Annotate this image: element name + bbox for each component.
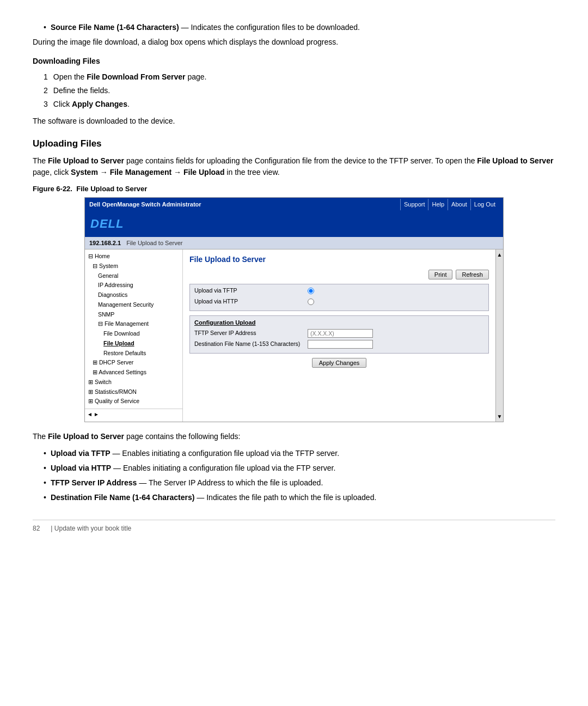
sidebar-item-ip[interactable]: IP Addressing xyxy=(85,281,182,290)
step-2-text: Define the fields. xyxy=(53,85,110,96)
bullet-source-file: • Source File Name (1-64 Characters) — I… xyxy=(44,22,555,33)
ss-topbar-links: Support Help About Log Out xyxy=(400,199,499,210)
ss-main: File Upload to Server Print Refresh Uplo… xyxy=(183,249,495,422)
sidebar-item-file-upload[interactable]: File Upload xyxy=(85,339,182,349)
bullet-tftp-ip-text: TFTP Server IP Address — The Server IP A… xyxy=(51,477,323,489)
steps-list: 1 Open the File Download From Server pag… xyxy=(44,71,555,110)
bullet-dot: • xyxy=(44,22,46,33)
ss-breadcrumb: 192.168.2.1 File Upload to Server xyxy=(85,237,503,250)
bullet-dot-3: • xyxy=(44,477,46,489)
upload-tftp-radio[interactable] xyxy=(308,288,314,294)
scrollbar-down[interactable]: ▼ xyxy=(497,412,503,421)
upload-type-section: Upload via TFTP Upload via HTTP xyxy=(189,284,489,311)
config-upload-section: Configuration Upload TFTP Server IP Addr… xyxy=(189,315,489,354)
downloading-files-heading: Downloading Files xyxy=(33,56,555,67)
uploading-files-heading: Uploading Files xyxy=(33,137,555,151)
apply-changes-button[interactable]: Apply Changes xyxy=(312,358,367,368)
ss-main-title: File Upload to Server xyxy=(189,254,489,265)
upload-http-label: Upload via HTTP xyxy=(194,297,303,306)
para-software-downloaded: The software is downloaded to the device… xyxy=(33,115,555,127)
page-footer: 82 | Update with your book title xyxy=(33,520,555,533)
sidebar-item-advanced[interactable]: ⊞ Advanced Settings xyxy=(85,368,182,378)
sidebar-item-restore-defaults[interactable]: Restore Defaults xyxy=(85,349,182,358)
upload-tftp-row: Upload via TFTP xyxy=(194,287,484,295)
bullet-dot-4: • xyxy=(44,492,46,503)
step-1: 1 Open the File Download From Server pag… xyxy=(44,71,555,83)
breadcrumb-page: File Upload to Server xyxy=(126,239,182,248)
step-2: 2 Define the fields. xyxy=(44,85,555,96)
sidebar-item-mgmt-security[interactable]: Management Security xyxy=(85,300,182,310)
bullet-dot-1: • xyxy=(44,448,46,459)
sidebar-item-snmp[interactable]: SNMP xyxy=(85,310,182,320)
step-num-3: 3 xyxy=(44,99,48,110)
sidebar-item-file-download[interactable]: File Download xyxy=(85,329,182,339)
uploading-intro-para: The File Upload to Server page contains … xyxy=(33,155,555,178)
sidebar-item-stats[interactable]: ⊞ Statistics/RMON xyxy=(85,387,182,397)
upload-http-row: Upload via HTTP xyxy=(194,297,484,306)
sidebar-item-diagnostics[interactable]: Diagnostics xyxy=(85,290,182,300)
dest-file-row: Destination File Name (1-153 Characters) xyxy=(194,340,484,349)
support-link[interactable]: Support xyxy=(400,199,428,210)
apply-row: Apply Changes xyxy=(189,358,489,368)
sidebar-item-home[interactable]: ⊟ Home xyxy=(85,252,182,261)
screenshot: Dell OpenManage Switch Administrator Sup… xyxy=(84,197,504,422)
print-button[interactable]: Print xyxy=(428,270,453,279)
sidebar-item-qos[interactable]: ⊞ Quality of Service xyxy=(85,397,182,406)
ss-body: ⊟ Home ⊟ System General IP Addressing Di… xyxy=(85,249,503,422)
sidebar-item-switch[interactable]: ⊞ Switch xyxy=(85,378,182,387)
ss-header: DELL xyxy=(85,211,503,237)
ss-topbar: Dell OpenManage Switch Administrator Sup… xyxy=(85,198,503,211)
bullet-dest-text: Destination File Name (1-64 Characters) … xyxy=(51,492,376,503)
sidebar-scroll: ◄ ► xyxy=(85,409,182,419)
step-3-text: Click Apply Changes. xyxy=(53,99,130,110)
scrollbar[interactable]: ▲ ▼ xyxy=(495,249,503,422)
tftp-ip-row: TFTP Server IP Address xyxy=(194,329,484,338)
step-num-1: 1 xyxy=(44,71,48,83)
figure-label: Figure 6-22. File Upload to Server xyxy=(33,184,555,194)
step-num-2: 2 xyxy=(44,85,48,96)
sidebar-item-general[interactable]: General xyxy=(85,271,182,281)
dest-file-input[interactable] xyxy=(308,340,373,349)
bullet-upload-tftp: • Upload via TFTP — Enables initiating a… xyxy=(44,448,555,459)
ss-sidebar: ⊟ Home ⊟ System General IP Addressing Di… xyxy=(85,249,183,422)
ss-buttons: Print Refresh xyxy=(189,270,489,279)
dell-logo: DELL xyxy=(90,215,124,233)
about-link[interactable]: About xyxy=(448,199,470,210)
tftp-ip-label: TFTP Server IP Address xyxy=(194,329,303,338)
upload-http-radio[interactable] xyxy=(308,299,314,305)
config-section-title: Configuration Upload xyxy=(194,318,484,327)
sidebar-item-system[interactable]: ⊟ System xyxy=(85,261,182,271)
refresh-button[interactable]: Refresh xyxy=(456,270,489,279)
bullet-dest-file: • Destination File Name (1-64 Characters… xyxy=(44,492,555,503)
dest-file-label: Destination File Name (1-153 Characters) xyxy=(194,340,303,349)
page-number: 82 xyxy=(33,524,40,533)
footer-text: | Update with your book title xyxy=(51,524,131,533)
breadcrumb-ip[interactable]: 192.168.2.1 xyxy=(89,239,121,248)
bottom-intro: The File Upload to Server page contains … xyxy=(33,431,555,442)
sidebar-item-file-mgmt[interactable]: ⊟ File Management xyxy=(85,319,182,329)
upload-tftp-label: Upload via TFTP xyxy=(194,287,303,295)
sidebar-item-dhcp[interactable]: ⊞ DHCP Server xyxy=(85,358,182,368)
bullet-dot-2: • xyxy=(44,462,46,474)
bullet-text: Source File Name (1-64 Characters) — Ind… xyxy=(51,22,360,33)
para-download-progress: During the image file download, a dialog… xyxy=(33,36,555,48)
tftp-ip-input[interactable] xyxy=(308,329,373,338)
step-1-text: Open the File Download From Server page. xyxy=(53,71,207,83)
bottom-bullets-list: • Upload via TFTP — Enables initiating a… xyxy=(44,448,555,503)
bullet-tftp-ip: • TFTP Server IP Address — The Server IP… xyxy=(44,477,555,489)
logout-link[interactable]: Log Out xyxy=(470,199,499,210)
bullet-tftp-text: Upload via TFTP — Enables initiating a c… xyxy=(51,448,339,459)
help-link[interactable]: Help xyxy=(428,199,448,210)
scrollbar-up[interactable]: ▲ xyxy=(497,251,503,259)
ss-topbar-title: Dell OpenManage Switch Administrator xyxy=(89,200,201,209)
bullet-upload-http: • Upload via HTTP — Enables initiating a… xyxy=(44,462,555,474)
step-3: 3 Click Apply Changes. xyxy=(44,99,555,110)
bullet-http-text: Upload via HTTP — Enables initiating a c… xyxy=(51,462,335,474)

==

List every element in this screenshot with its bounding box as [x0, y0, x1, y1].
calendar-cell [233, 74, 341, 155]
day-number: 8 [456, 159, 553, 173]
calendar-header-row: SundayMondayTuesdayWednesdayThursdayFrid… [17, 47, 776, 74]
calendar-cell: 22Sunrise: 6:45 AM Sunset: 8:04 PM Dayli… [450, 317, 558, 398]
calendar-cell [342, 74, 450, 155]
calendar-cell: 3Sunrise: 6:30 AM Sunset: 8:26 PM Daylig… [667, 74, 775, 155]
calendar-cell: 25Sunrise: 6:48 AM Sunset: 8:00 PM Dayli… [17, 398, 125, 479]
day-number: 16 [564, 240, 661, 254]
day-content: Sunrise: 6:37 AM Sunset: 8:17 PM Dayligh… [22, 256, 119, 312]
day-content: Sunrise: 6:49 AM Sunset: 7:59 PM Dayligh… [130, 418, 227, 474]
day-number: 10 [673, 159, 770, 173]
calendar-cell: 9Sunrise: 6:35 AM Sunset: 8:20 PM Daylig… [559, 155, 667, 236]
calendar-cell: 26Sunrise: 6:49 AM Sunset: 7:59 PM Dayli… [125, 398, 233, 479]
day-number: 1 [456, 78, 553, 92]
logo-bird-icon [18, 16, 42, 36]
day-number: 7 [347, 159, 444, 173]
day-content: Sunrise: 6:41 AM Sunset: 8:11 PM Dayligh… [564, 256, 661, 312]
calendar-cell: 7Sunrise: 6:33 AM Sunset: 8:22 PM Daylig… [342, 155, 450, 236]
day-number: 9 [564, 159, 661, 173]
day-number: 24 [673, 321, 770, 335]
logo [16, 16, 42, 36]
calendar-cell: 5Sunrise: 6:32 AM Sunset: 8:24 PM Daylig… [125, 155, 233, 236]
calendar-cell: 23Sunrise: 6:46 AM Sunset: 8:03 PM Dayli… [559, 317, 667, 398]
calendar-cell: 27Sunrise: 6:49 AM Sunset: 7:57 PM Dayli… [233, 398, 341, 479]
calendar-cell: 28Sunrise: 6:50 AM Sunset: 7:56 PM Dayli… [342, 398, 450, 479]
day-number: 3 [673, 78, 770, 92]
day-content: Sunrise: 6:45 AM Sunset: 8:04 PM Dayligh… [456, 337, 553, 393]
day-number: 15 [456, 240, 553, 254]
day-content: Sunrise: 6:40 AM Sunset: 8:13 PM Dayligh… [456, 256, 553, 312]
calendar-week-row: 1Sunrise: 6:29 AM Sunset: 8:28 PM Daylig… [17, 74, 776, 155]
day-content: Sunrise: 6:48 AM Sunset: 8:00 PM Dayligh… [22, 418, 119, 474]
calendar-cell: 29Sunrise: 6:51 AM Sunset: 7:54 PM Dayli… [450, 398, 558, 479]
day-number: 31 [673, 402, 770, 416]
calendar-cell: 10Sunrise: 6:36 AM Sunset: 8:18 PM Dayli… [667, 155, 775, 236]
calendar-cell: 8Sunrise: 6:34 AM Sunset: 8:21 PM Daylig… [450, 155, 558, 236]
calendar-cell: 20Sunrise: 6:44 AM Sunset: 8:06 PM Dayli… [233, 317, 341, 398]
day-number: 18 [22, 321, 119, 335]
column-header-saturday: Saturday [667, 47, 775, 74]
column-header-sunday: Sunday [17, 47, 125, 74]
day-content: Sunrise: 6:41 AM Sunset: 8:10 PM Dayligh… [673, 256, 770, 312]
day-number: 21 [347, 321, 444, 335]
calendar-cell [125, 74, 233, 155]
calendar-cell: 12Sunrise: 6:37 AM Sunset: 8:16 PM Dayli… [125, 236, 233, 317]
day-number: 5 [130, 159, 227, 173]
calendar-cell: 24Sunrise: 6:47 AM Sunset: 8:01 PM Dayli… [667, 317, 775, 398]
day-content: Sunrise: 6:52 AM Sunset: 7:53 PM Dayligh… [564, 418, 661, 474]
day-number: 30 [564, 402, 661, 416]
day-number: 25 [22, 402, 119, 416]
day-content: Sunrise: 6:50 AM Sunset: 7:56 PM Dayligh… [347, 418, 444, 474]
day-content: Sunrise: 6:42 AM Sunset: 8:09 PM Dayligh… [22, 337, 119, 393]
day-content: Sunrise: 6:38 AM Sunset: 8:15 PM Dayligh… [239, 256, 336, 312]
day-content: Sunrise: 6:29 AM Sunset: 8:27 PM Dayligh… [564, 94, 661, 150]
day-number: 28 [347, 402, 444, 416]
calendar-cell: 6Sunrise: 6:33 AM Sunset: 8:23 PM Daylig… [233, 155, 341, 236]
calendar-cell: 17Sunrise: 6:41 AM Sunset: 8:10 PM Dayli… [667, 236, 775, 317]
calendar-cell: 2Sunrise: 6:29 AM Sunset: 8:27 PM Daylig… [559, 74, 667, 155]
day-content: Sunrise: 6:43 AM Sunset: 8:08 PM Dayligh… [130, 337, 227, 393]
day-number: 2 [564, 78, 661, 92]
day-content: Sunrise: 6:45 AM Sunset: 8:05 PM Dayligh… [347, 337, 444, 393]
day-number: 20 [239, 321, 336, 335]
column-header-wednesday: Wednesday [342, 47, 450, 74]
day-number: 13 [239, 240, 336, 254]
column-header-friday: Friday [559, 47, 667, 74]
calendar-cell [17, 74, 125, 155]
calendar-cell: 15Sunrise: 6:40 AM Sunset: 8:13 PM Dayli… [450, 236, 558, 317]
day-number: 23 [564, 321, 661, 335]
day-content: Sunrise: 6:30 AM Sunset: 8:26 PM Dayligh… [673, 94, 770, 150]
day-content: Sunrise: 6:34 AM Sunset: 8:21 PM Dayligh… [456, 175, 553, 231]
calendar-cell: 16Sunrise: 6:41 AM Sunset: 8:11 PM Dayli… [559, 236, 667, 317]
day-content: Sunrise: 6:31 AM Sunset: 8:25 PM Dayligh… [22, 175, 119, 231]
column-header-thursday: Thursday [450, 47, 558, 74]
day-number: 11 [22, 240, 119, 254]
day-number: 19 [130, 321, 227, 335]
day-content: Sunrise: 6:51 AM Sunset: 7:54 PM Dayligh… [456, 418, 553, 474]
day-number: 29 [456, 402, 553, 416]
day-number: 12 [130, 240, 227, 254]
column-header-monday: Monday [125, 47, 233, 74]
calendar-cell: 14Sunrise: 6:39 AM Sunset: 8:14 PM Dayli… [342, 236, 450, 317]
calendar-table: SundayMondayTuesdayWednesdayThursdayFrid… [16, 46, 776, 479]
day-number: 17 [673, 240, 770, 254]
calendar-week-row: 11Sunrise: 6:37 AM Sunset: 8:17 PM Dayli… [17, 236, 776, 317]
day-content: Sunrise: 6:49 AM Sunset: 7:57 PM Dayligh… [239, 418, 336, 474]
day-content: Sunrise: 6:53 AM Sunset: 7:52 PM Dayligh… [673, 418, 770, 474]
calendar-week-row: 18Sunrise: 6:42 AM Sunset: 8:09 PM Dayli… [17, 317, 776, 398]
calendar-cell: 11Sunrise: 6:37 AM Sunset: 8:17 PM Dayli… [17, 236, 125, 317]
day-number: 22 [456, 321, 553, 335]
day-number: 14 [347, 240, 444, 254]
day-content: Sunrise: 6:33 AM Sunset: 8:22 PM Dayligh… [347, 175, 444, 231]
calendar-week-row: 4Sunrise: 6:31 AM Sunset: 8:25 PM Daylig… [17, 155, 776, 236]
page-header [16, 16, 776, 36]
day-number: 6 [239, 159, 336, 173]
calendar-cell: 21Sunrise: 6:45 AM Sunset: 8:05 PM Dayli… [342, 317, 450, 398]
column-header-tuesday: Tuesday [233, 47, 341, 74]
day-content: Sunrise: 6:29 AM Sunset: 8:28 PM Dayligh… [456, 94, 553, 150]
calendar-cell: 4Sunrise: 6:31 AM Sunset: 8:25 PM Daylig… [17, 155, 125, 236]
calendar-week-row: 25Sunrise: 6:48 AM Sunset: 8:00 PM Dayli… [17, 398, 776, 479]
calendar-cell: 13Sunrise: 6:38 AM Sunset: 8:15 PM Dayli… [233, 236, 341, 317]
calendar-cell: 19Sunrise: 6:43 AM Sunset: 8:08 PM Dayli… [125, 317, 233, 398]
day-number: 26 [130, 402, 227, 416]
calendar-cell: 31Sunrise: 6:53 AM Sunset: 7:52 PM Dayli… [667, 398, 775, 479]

Exercise requirements | Every line above that contains the word "book" should be reported.

Task answer |
page-footer: 82 | Update with your book title xyxy=(33,520,555,533)
footer-text: | Update with your book title xyxy=(51,524,131,533)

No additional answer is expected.